Thursday, April 3, 2008

Black is hot and white is not.

I've always grown up knowing black keeps you warm and white keeps you cool. In my I'm-So-Cool-I-Wear-Big-Pants-From-Hot-Topic phase, I would always burn up in the summer. Black leather and other materials always get hotter than white objects in the sun. Tennis players always wear little white outfits to keep cool.

The way we see light has to do with color frequency and reflections. Red objects absorb more light than yellow light. It's the frequency that is reflected from the object (not absorbed) that gives our brain a color.

The reason black gets its color is because it absorbs all light rays/colors. Just light if you were to mix all the paints together, it would get black. Black does not reflect any light, and because of that it is hotter. The more light it absorbs (including from the sun) the warmer that color and that black object become.

White reflects all light instead of absorbing any, which is why it lacks color. Because it reflects these light/heat rays, it stays cooler.





Proof? http://en.wikipedia.org/wiki/Black and http://en.wikipedia.org/wiki/White and science class in school that I remembered.

Chameleons!! (again... wanted to be a herpetologist)


From http://www.bioteams.com/chameleon_525.jpg

Chameleons are able to change color with their surroundings. Mostly it's green and brown (to blend in with leaves/sticks) but they can change into a variety of colors. Once when I saw a photo of a chameleon in a glass cage, and the cage still had a sticker of the bar code on it. The chameleon had changed to green, brown, and blue to match where he was in the cage, but changed the top of his head white to match the sticker on the glass he was next to.

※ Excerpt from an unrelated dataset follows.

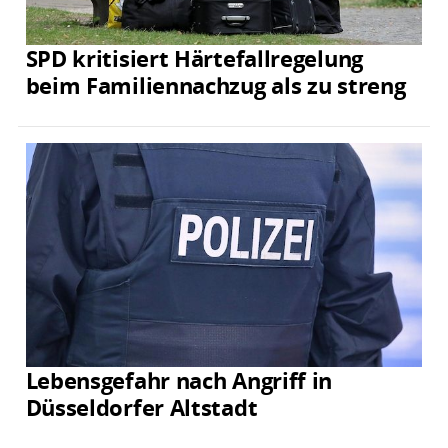
SPD kritisiert Härtefallregelung
beim Familiennachzug als zu streng
Lebensgefahr nach Angriff in
Düsseldorfer Altstadt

Chameleons are able to change color because the have special skin cells under their skin called "chromatophores." The top layer of those cells have red or yellow pigment and the lower layers blue or white. The chameleon consciously changes color, and the colors mix by the pigment cells growing larger or smaller. The changes in color also help with the temperature of the chameleon. Darker skin absorbs more heat from the sun when it is cold, and lighter skin will reflect it when it is hot out.

Kind of like billboards, where there are other colors mixed in with what you see as a solid color. Even in nature, primary colors are mixed to make different ones. The basic rules we have been learning by painting in class are used in nature.